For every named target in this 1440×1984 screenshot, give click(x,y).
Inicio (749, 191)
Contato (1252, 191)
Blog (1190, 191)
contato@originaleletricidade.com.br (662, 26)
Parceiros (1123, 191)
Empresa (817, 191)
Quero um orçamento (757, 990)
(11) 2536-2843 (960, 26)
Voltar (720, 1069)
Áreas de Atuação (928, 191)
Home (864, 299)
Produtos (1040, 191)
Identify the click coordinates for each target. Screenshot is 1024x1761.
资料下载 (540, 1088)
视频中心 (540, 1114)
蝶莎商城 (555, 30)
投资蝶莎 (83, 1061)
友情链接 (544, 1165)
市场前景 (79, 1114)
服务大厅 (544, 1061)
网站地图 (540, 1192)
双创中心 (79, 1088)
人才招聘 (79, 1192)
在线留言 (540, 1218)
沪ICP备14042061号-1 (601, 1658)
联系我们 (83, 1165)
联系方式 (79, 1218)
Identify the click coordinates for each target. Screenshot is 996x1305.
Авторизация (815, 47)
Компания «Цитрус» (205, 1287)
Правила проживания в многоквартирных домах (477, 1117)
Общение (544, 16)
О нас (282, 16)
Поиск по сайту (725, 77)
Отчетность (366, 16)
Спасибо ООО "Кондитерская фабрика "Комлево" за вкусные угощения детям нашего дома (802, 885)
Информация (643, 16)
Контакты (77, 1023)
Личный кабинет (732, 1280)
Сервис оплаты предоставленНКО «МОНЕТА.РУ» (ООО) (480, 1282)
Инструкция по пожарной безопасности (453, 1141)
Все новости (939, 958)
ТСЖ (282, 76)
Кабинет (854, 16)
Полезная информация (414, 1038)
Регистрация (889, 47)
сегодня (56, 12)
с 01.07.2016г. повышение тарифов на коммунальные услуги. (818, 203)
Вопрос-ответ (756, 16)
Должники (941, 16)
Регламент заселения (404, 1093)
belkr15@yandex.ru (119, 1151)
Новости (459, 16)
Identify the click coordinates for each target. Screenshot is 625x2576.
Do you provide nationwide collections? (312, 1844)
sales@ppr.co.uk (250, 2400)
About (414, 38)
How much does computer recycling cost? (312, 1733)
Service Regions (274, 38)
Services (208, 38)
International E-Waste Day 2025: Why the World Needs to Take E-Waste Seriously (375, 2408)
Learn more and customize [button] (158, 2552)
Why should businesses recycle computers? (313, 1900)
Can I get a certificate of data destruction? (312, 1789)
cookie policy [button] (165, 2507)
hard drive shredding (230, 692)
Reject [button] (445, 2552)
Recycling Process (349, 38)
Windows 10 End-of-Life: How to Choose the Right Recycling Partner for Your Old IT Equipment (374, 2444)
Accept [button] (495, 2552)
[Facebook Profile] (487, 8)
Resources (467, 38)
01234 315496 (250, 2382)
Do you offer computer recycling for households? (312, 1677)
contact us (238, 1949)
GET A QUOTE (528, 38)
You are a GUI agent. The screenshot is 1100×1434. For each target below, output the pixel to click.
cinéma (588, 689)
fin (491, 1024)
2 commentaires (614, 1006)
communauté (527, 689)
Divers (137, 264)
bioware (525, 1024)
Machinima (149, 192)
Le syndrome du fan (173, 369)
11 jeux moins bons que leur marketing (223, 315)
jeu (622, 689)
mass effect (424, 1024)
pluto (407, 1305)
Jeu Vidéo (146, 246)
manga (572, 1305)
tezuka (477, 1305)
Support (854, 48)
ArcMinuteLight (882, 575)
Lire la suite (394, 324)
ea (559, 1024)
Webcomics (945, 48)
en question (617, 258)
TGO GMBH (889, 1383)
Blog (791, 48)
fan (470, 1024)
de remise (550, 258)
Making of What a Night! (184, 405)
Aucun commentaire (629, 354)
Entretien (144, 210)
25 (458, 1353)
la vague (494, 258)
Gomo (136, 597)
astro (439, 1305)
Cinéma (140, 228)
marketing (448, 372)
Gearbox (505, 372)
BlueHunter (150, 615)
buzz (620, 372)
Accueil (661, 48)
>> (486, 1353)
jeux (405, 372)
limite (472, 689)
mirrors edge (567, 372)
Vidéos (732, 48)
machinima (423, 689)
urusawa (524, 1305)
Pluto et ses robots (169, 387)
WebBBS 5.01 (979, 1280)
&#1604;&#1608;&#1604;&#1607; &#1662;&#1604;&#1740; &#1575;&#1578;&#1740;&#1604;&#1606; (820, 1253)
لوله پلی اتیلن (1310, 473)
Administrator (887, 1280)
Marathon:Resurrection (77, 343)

────────────────

What you have to do
Write out every entry again so that each line matches the original exactly.

Answer for this exercise
For every named target in this 1440×1984 screenshot, give click(x,y).
Inicio (749, 191)
Contato (1252, 191)
Blog (1190, 191)
contato@originaleletricidade.com.br (662, 26)
Parceiros (1123, 191)
Empresa (817, 191)
Quero um orçamento (757, 990)
(11) 2536-2843 (960, 26)
Voltar (720, 1069)
Áreas de Atuação (928, 191)
Home (864, 299)
Produtos (1040, 191)
Identify the click coordinates for each target. Screenshot is 1024x1761.
资料下载 (540, 1088)
视频中心 (540, 1114)
蝶莎商城 (555, 30)
投资蝶莎 (83, 1061)
友情链接 (544, 1165)
市场前景 (79, 1114)
服务大厅 (544, 1061)
网站地图 (540, 1192)
双创中心 (79, 1088)
人才招聘 (79, 1192)
在线留言 (540, 1218)
沪ICP备14042061号-1 (601, 1658)
联系我们 (83, 1165)
联系方式 (79, 1218)
Identify the click coordinates for each target. Screenshot is 996x1305.
Авторизация (815, 47)
Компания «Цитрус» (205, 1287)
Правила проживания в многоквартирных домах (477, 1117)
Общение (544, 16)
О нас (282, 16)
Поиск по сайту (725, 77)
Отчетность (366, 16)
Спасибо ООО "Кондитерская фабрика "Комлево" за вкусные угощения детям нашего дома (802, 885)
Информация (643, 16)
Контакты (77, 1023)
Личный кабинет (732, 1280)
Сервис оплаты предоставленНКО «МОНЕТА.РУ» (ООО) (480, 1282)
Инструкция по пожарной безопасности (453, 1141)
Все новости (939, 958)
ТСЖ (282, 76)
Кабинет (854, 16)
Полезная информация (414, 1038)
Регистрация (889, 47)
сегодня (56, 12)
с 01.07.2016г. повышение тарифов на коммунальные услуги. (818, 203)
Вопрос-ответ (756, 16)
Должники (941, 16)
Регламент заселения (404, 1093)
belkr15@yandex.ru (119, 1151)
Новости (459, 16)
Identify the click coordinates for each target. Screenshot is 625x2576.
Do you provide nationwide collections? (312, 1844)
sales@ppr.co.uk (250, 2400)
About (414, 38)
How much does computer recycling cost? (312, 1733)
Service Regions (274, 38)
Services (208, 38)
International E-Waste Day 2025: Why the World Needs to Take E-Waste Seriously (375, 2408)
Learn more and customize [button] (158, 2552)
Why should businesses recycle computers? (313, 1900)
Can I get a certificate of data destruction? (312, 1789)
cookie policy [button] (165, 2507)
hard drive shredding (230, 692)
Reject [button] (445, 2552)
Recycling Process (349, 38)
Windows 10 End-of-Life: How to Choose the Right Recycling Partner for Your Old IT Equipment (374, 2444)
Accept [button] (495, 2552)
[Facebook Profile] (487, 8)
Resources (467, 38)
01234 315496 (250, 2382)
Do you offer computer recycling for households? (312, 1677)
contact us (238, 1949)
GET A QUOTE (528, 38)
You are a GUI agent. The screenshot is 1100×1434. For each target below, output the pixel to click.
cinéma (588, 689)
fin (491, 1024)
2 commentaires (614, 1006)
communauté (527, 689)
Divers (137, 264)
bioware (525, 1024)
Machinima (149, 192)
Le syndrome du fan (173, 369)
11 jeux moins bons que leur marketing (223, 315)
jeu (622, 689)
mass effect (424, 1024)
pluto (407, 1305)
Jeu Vidéo (146, 246)
manga (572, 1305)
tezuka (477, 1305)
Support (854, 48)
ArcMinuteLight (882, 575)
Lire la suite (394, 324)
ea (559, 1024)
Webcomics (945, 48)
en question (617, 258)
TGO GMBH (889, 1383)
Blog (791, 48)
fan (470, 1024)
de remise (550, 258)
Making of What a Night! (184, 405)
Aucun commentaire (629, 354)
Entretien (144, 210)
25 (458, 1353)
la vague (494, 258)
Gomo (136, 597)
astro (439, 1305)
Cinéma (140, 228)
marketing (448, 372)
Gearbox (505, 372)
BlueHunter (150, 615)
buzz (620, 372)
Accueil (661, 48)
>> (486, 1353)
jeux (405, 372)
limite (472, 689)
mirrors edge (567, 372)
Vidéos (732, 48)
machinima (423, 689)
urusawa (524, 1305)
Pluto et ses robots (169, 387)
WebBBS 5.01 (979, 1280)
&#1604;&#1608;&#1604;&#1607; &#1662;&#1604;&#1740; &#1575;&#1578;&#1740;&#1604;&#1606; (820, 1253)
لوله پلی اتیلن (1310, 473)
Administrator (887, 1280)
Marathon:Resurrection (77, 343)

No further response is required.